Document rationale for prescribing
Did a patient experience an adverse outcome from a medication with a black box warning?
Such malpractice claims "aren’t necessarily indefensible," according to Lizabeth Brott, JD, regional vice president of risk management at ProAssurance Companies in Okemos, MI. (See story on claim involving a medication with a black box warning, p. 139.)
The central issue in malpractice claims involving complications arising from FDA-approved medications, including those with black box warnings, is whether the physician acted prudently within the community standard in prescribing the device or medication given the patient’s history, physical condition, and all relevant laboratory and imaging data, says Richard F. Cahill, Esq., vice president and associate general counsel at The Doctors Company, a Napa, CA-based medical malpractice insurer.
"In evaluating the appropriate treatment course, the physician must consider whether there are any overriding circumstances that, despite the potential benefits of the product, would make the device or medication contra-indicated, including any published black box warnings," says Cahill.
A physician who is supported by the prevailing community standard in the decision to prescribe a medication with a black box warning, where an appropriate informed consent was obtained from the patient "should prevail in any subsequent claim," he says.
Significant safety data
Black box warnings "emphasize significant and serious safety data for prescription drugs," says Allen J. Vaida, PharmD, FASHP, executive vice president of the Institute for Safe Medication Practices (ISMP).
The ISMP’s National Medication Errors Reporting Program has received multiple reports of situations in which drugs were prescribed or dispensed in a way that is cautioned against in the boxed warning and resulted in serious consequences for patients. "For example, opioid-naïve patients and postoperative patients have been prescribed transdermal fentanyl patches for pain, resulting in death," says Vaida.
Brott encourages physicians to consider these practices when prescribing medications with black box warnings:
• Obtain the patient’s informed consent in writing.

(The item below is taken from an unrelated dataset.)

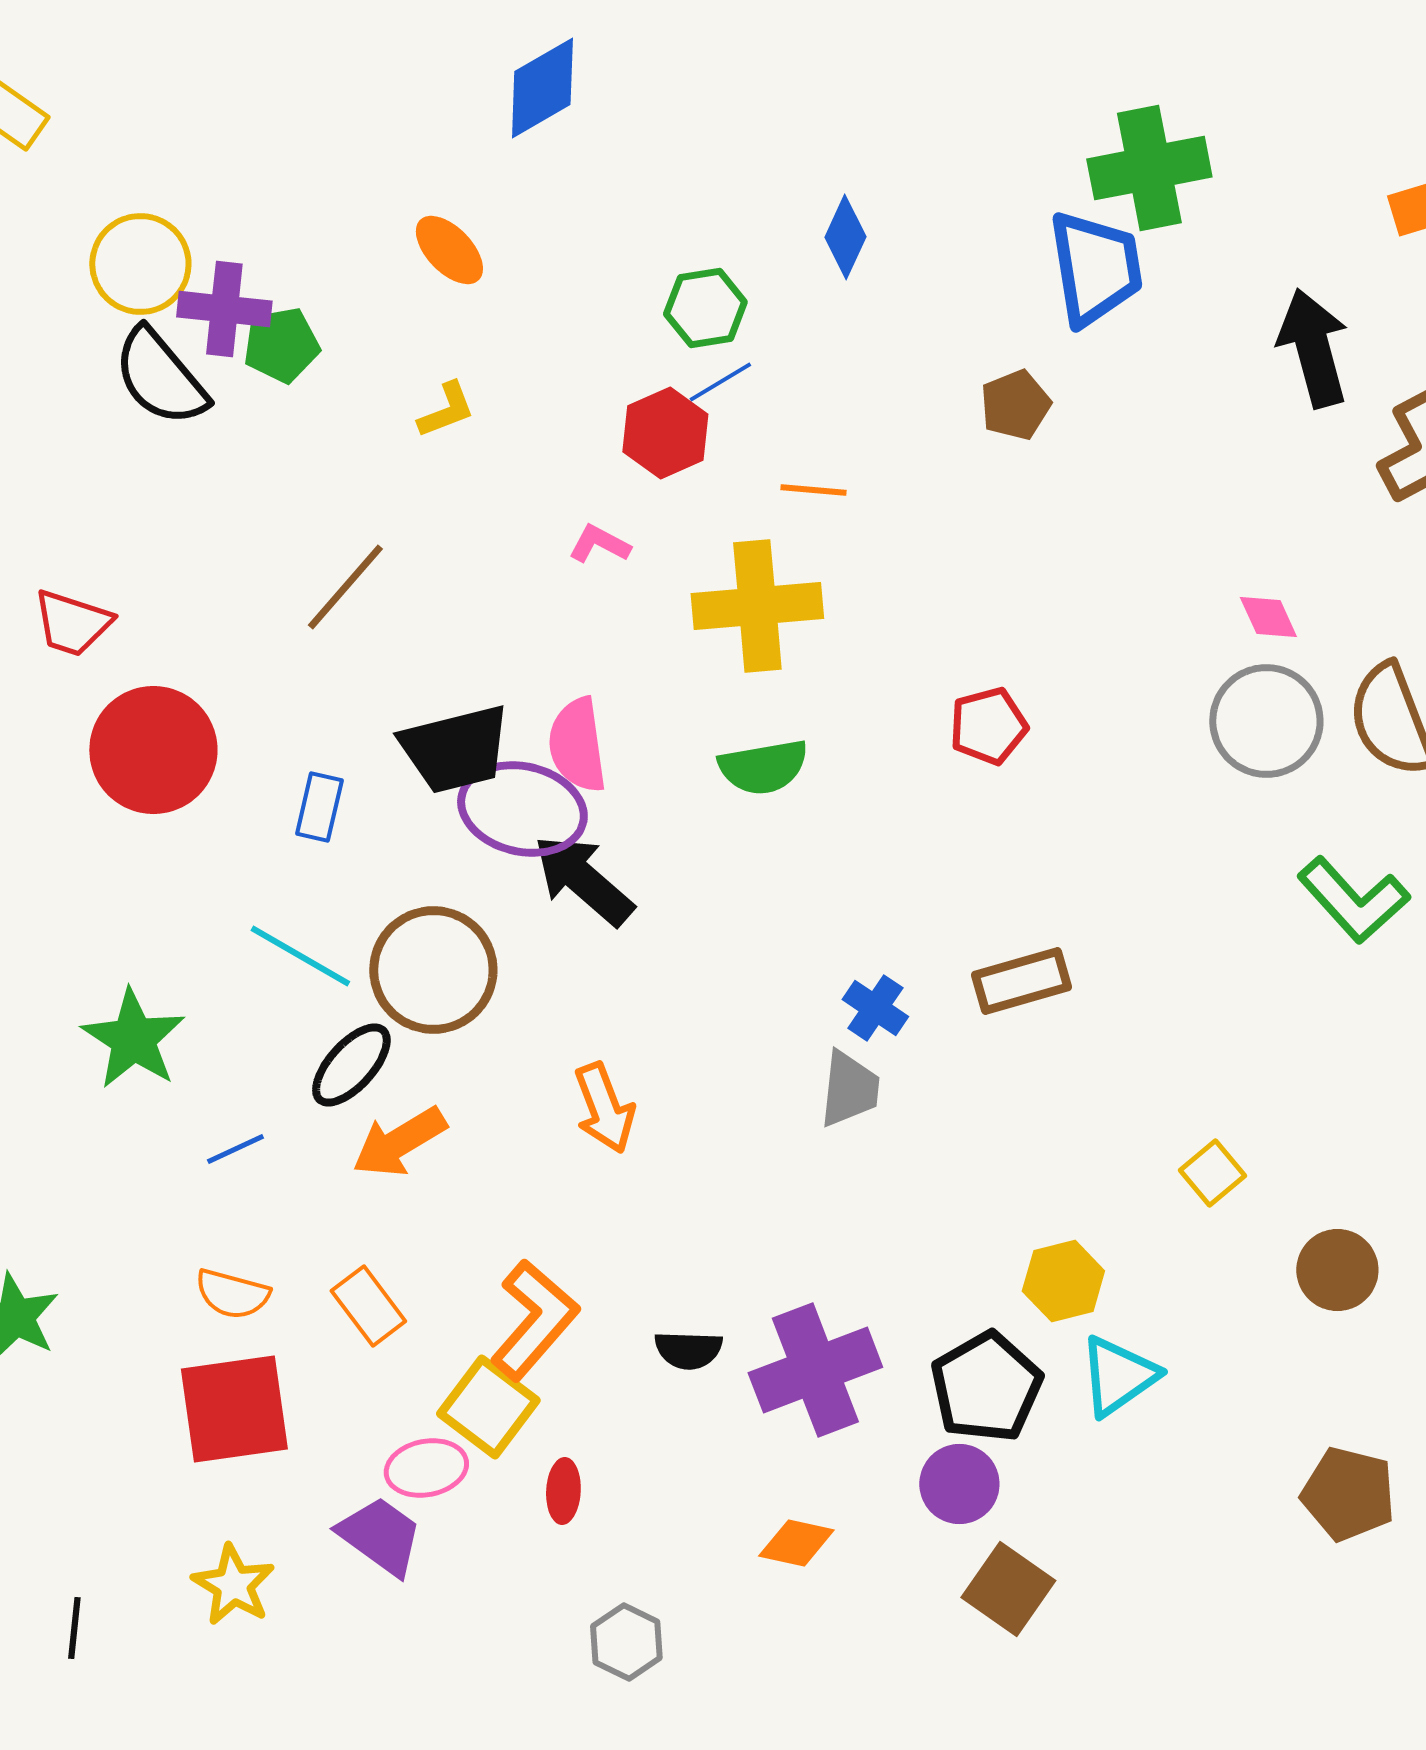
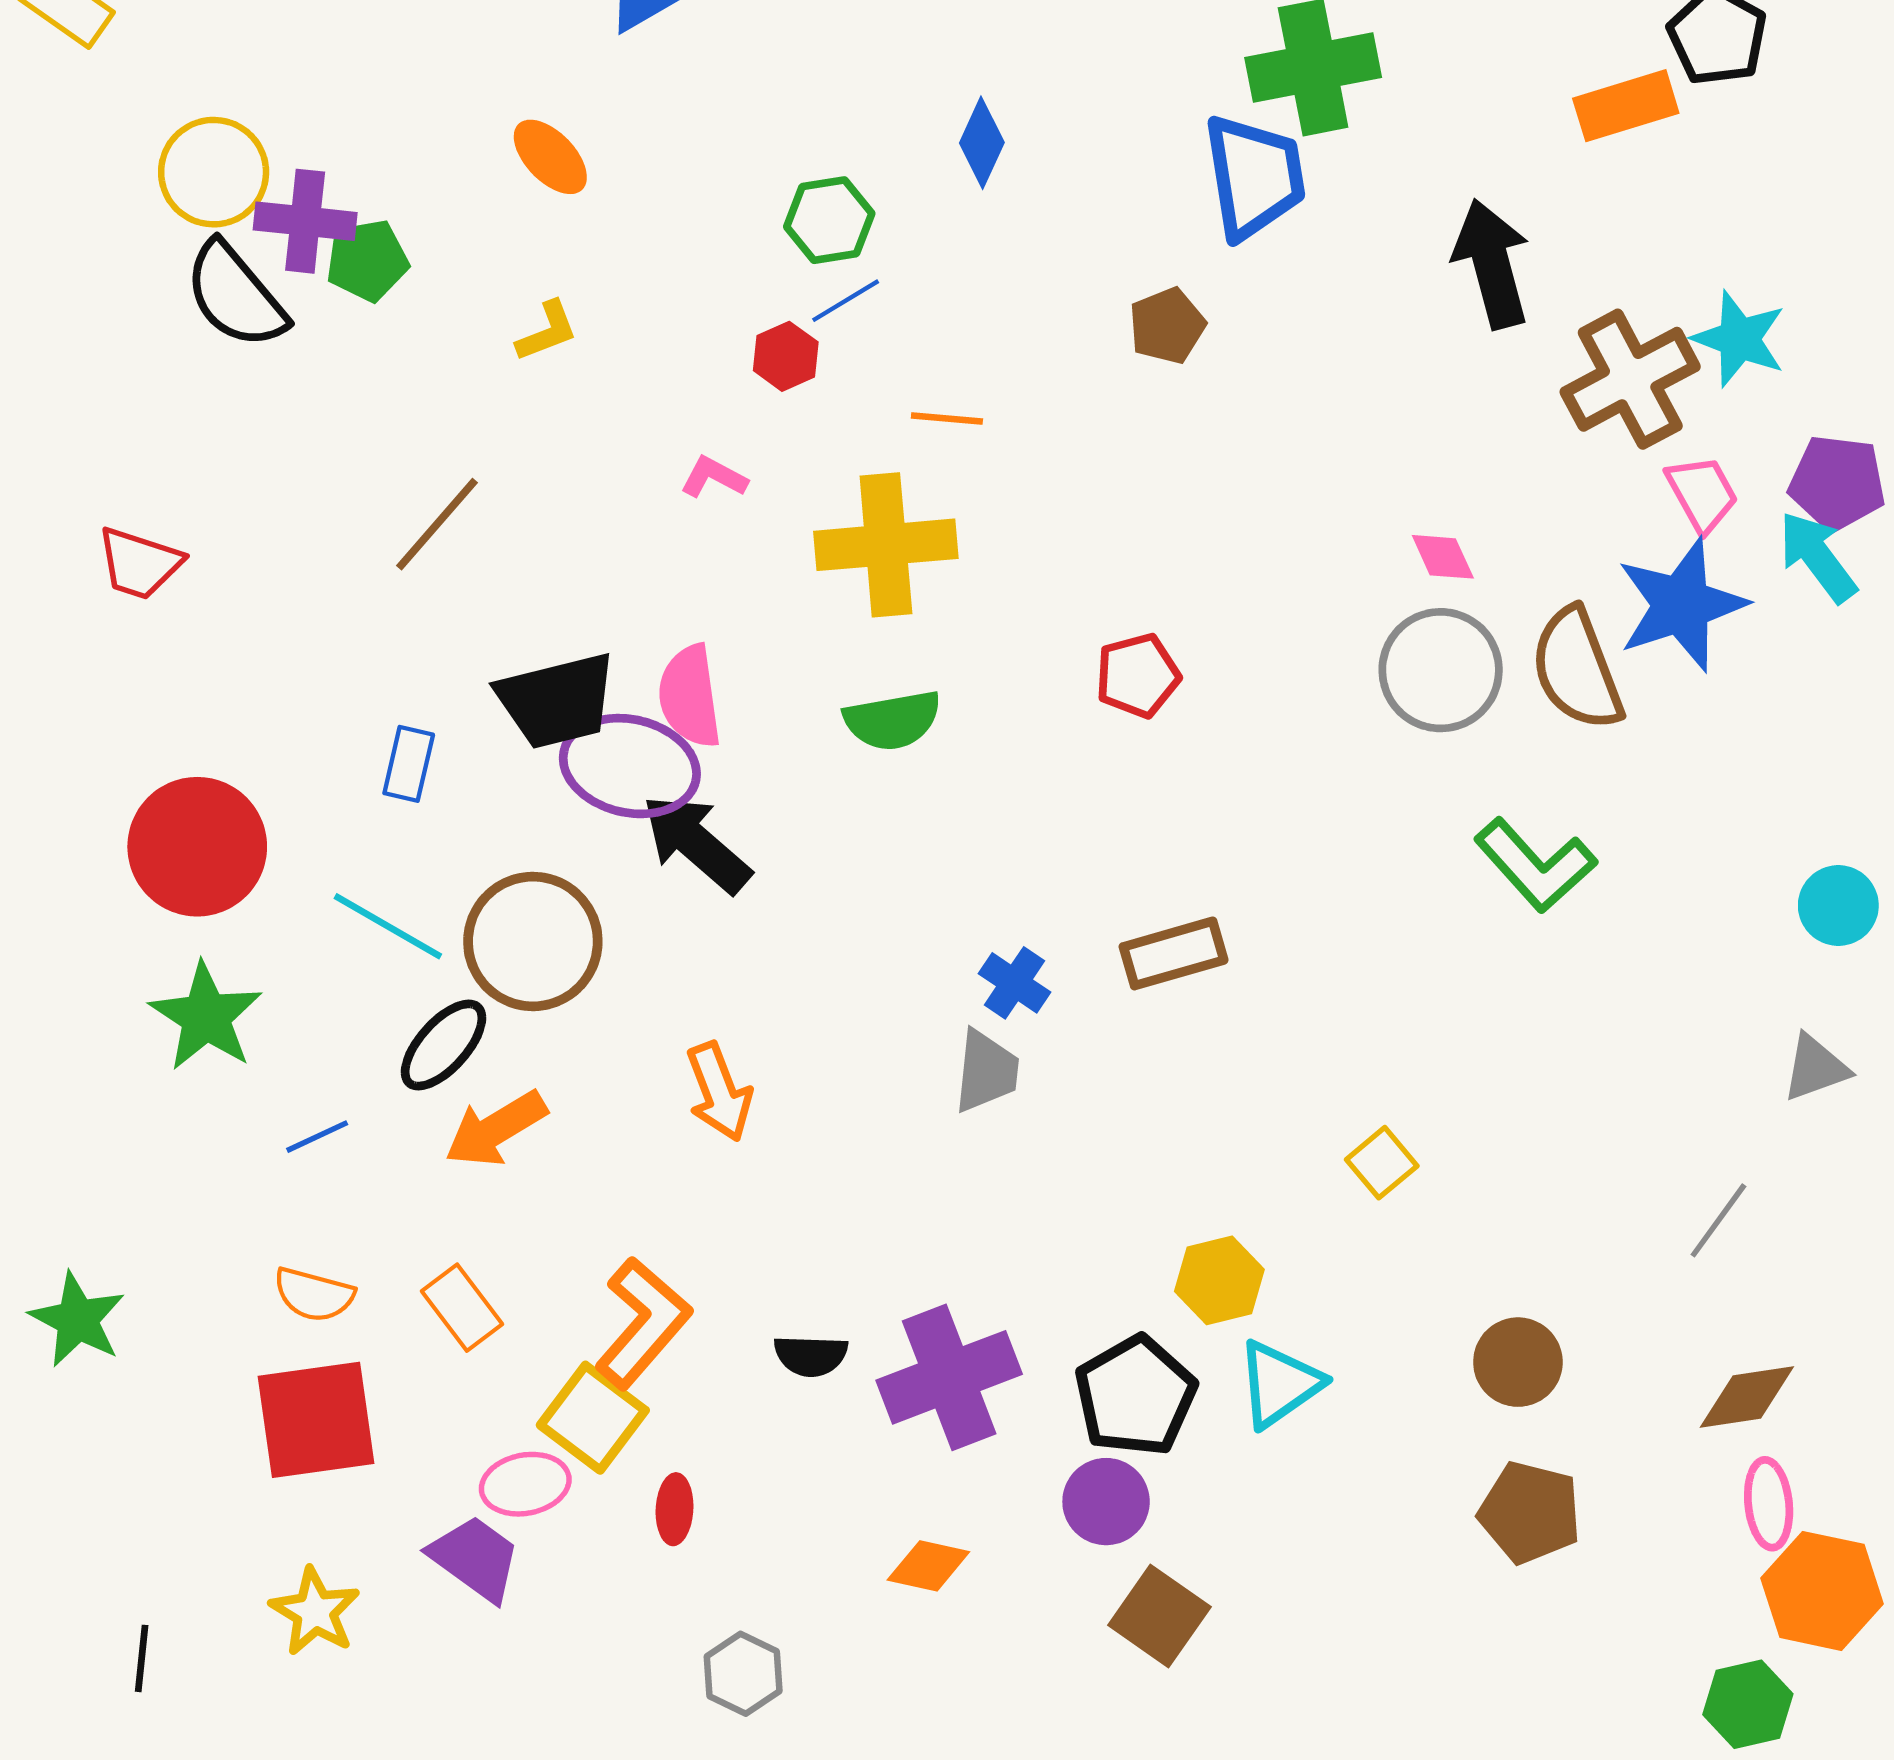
red hexagon: (665, 433) -> (786, 356), size x0.7
red circle: (153, 750) -> (197, 847), moved
brown circle: (1337, 1270) -> (1518, 1362), moved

"When there is the potential for serious risks to occur, it’s important to discuss such risks with patients," says Brott. Physicians’ informed consent discussions might include an explanation of the black box warning and increased risks; the nature of the proposed treatment; the risks, potential benefits, and alternative treatment options; the rationale for the specific treatment, and the risk of failure to treat.
"Ask patients to verbally describe their understanding of your treatment recommendation to verify they understand the risks," advises Brott. "Document your conversation with the patient, and the patient’s agreement, in the medical record. Include the patient’s signed informed consent in the medical record."
• Document the rationale for their decision to prescribe a medication with a black box warning.
"We can always defend a well-reasoned decision. What we can’t defend is a decision without support," says Brott.
Physicians might document why they thought the benefits outweighed the risks for a particular patient, or the fact that a particular risk occurred only in a small percentage of patients.
Rationale is important
It would be helpful for the defense to have an expert witness testify that most physicians would be likely to prescribe the drug in the given scenario, says Brott, but contemporaneous documentation of the physician’s rationale for prescribing is also important evidence.
Prescribing a medication with a black box warning "may be appropriate in certain cases, but physicians should be prepared to explain why," she says.
Was physician negligent?
Occasionally a pharmaceutical company or the FDA will issue a medication alert reporting new data on previously unreported side effects and contra-indications.’
"Depending on the timing and nature of the alert or recall, physicians may be named as a defendant in a professional negligence suit," says Cahill.
Assuming that the physician’s original decision to prescribe was appropriate, he says that the plaintiff’s attorney will next determine when and how the practitioner subsequently became aware of the new data. This awareness might have occurred through direct contact by the pharmaceutical company, or the plaintiff could argue that the physician should have reasonably been aware of the information available in the medical literature.
"If the physician failed to act in a timely manner or to provide a sufficient notification to his patients involved with the medication, and physician’s inadequate response proximately resulted in damage to the patient, liability may be established, and an adverse verdict may be rendered in a subsequent lawsuit," says Cahill.